Katonomics 3: Evidence-Based Policy – The challenge of data

A third slice of Katonomics. The IPKat again welcomes new readers who may be unfamiliar with the term 'Katonomics'. As regular readers now know, it's the title of a mini-series on IP economics for IPKat readers -- the vast majority of whom are not (yet) economists. This series is brought to you by the IPKat's own Katonomist, Nicola Searle, who turns this week to a theme which seems to excite policymakers today -- the increasing demand for IP policy to be based on evidence, rather than on the cherished tenets of our own received wisdom:
Evidenced Based Policy – The challenge of Data 
Recommendation number one of the Hargreaves Review begins with “Government should ensure that development of the IP System is driven as far as possible by objective evidence.” The thrust for evidence-based policy continues and, along with health care and other government policies, Intellectual Property policy looks set for a bit of a nudge

Not everyone is irrational 
Economics is grounded in theory and models, and economists are mildly obsessed by equations, graphs and demand curves. However, the economy has many variables, including, to economists’ great annoyance, irrational beings. In order to ensure that models and theories are robust, they must be tested. A preferred test method is empirical analysis, which examines whether economic policies supported by theory are also supported by evidence.

What constitutes evidence in economics? The current preference is for quantitative as opposed to qualitative methods and data. Data collection is not an easy task. For a lot of economic analysis, the government provides this service (e.g. the Office for National Statistics, the ONS). However, some interesting data may not be collected or made public.

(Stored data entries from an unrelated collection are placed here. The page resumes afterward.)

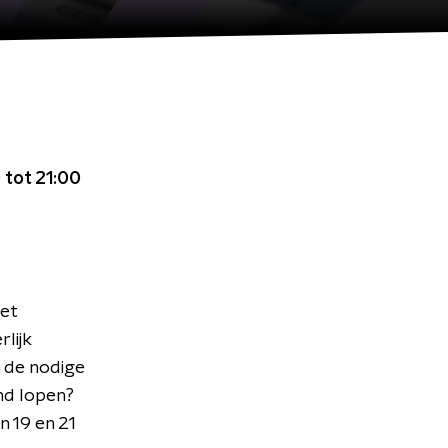
 tot 21:00
met
lijk
n de nodige
nd lopen?
n 19 en 21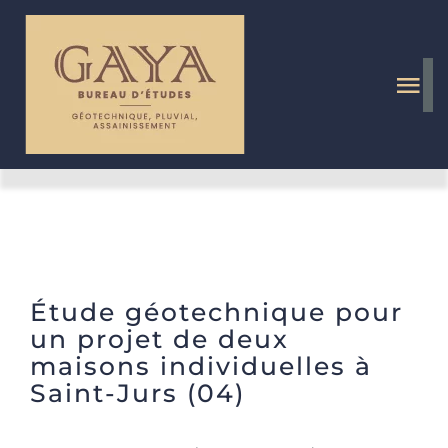
Passer
au
contenu
Tog
Nav
Géologue au Luc
Assainissement
Étude géotechnique à
Saint-Jurs (04)
Pluvial
Étude géotechnique pour
un projet de deux
Géotechnique
maisons individuelles à
Saint-Jurs (04)
Actualités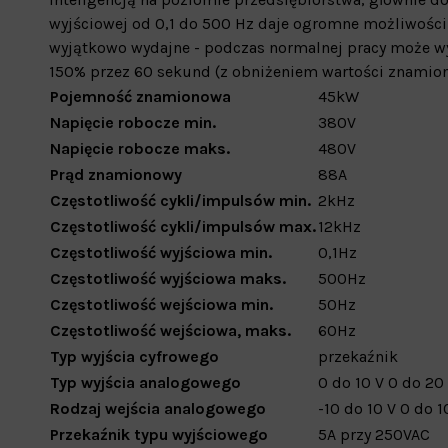
wyjściowej od 0,1 do 500 Hz daje ogromne możliwości 
wyjątkowo wydajne - podczas normalnej pracy może wyt
150% przez 60 sekund (z obniżeniem wartości znamion
Pojemność znamionowa
45
kW
Napięcie robocze min.
380
V
Napięcie robocze maks.
480
V
Prąd znamionowy
88
A
Częstotliwość cykli/impulsów min.
2
kHz
Częstotliwość cykli/impulsów max.
12
kHz
Częstotliwość wyjściowa min.
0,1
Hz
Częstotliwość wyjściowa maks.
500
Hz
Częstotliwość wejściowa min.
50
Hz
Częstotliwość wejściowa, maks.
60
Hz
Typ wyjścia cyfrowego
przekaźnik
Typ wyjścia analogowego
0 do 10 V
0 do 20
Rodzaj wejścia analogowego
-10 do 10 V
0 do 1
Przekaźnik typu wyjściowego
5A przy 250VAC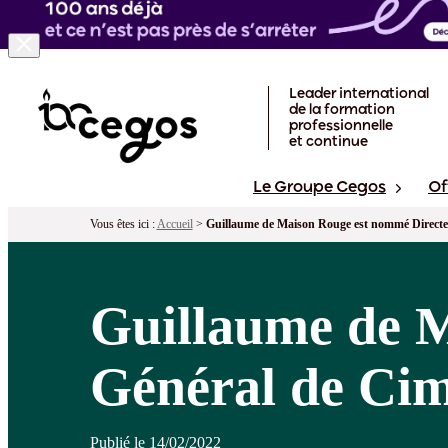
Skip to main content
Leader international
de la formation
professionnelle
et continue
Le Groupe Cegos
Of
Vous êtes ici :
Accueil
>
Guillaume de Maison Rouge est nommé Direct
Guillaume de 
Général de Ci
Publié le 14/02/2022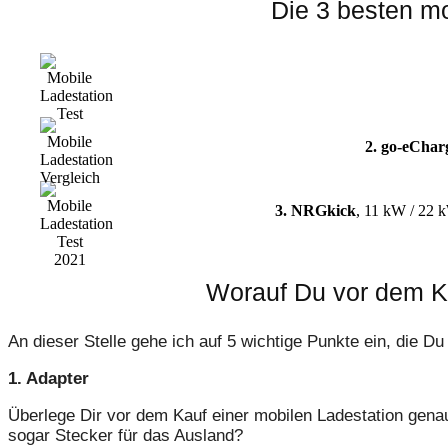
Die 3 besten m
2. go-eChar
3. NRGkick
, 11 kW / 22 
Worauf Du vor dem Ka
An dieser Stelle gehe ich auf 5 wichtige Punkte ein, die Du
1. Adapter
Überlege Dir vor dem Kauf einer mobilen Ladestation ge
sogar Stecker für das Ausland?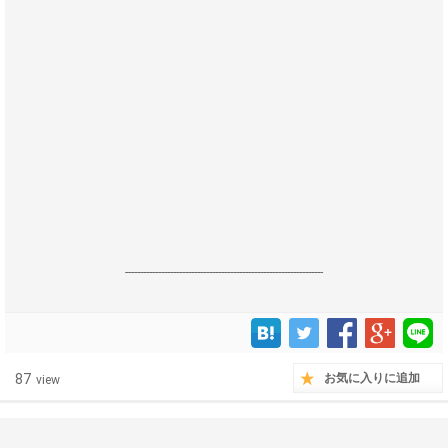
------------------------------------------------------------------
87
お気に入りに追加
view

Researchers must instead collect their own data or generate it through surveys or experiments. Direct measurement of concepts (e.g. innovation) is not possible, so economists use proxies. For example, wealth serves as a proxy for the standard of living. Even money may be a proxy for the abstract concept of value. 
The economic theories and resulting policies discussed in earlier posts (here and here) call for testing. If IP is a means of incentivising innovation, then the innovation and the incentives created by IP should be analysed. Proposed changes to IP policy also merit analysis and, in some cases, require investigation via regulatory impact assessments. 
However, how do you measure IP? How do you test whether copyright incentivises creation? What is a trade secret worth? As IP is, by definition, intangible, data analysis is often achieved through proxies. These proxies vary by the type of IP. 
Patent data has long been a favourite of economists. It is a data rich source as patents are formally registered, publicly available, and have useful information such as citations. Further, patent data gets tantalisingly close to a proxy for innovation. The number of times a patent is cited, or the number of claims, suggests the innovative value of the patent. It is not without its problems, for example, newer patents will be less cited ("citation lag"). Dietmar Harhoff has done a lot a work in this area, including this presentation at an EPIP workshop (with Karin Hoisl and Colin Webb) which examines European patent citations and the problem of citation lags. Harhoff also investigates European patent examination in this paper with Stefan Wagner.
While patent data has its problems, copyright data is even more challenging. Unlike patents, no central source for copyright data exists. In particular, piracy data is problematic. A 2010 U.S. government report addresses this:
“Three widely cited U.S. government estimates of economic losses resulting from counterfeiting cannot be substantiated due to the absence of underlying studies. Generally, the illicit nature of counterfeiting and piracy makes estimating the economic impact of IP infringements extremely difficult, so assumptions must be used to offset the lack of data.”
To compound this, much of the relevant data (e.g. royalties stemming from licensing copyright material) is held privately. Policy makers may only have access to conclusions based on privately held data and no ability to verify conclusions. This is problematic given the challenges to economic analysis of copyright data and the contentious nature of copyright debates. 
When data is made available, it can offer surprising insights. For example, a computer games developer in the Netherlands, Joost "Oogst" Van Dongen, shared detailed stats on his recent Proun game. Unusually, he offered the game as pay-what-you-want and found that only 1.8% of players actually paid. He also discusses his revenue (about $0.09 per game) and estimates a level of piracy at around 41% based on detailed stats. 
However, where privately held data is unavailable, researchers may use a variety of public data sources to investigate copyright policy. Ruth Towse uses artists' earnings to analyse copyright and the royalty system of payment. In a UK IPO report, Martin Kretschmer uses sales prices of copying devices to investigate the levy system. Richard Watt details other examples of empirical work in a WIPO paper, which include North American copyright registrations and comparative analysis of book pricing. 
Copyright is not alone in its data challenges. Unregistered rights are particularly tricky; for example, the mere existence of a trade secret may not be known. Even registered rights are complicated; economic analysis of trademarks is limited by the lack of economic data in trade mark registrations. 
Given these challenges to data, how should researchers proceed? Is evaluating policy based on evidence the way forward? Or, for my question of the week, should governments compel rights holders to share data?